GIVEN RECORDS -
[Start of section]

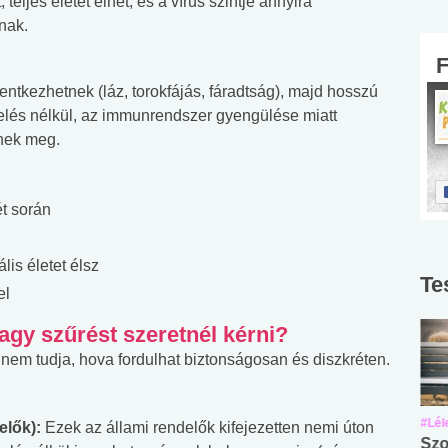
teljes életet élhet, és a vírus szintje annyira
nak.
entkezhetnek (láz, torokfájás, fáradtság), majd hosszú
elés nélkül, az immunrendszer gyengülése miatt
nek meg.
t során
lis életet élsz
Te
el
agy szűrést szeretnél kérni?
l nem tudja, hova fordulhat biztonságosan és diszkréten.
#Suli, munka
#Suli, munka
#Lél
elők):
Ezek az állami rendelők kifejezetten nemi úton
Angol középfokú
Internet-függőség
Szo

[End of section]
[Start of section]

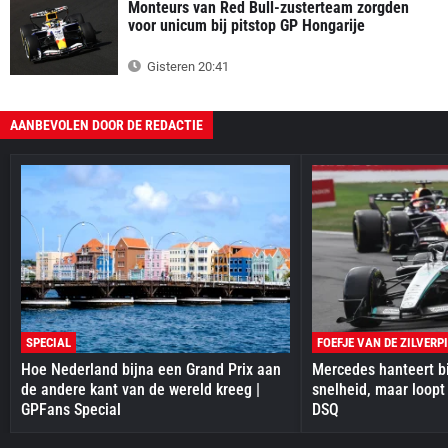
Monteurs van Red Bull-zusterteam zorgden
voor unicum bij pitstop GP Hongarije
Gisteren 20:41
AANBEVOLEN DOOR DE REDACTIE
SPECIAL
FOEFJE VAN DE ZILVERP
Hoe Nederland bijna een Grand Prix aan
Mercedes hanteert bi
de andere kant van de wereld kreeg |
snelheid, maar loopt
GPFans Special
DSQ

[End of section]
[Start of section]

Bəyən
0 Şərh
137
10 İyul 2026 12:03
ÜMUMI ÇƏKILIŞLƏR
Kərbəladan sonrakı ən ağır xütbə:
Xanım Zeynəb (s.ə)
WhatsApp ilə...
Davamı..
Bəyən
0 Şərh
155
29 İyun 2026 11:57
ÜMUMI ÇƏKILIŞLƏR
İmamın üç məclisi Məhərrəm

[End of section]

Copy out, from the listing above, every line that contains the string "életet".

teljes életet élhet, és a vírus szintje annyira
lis életet élsz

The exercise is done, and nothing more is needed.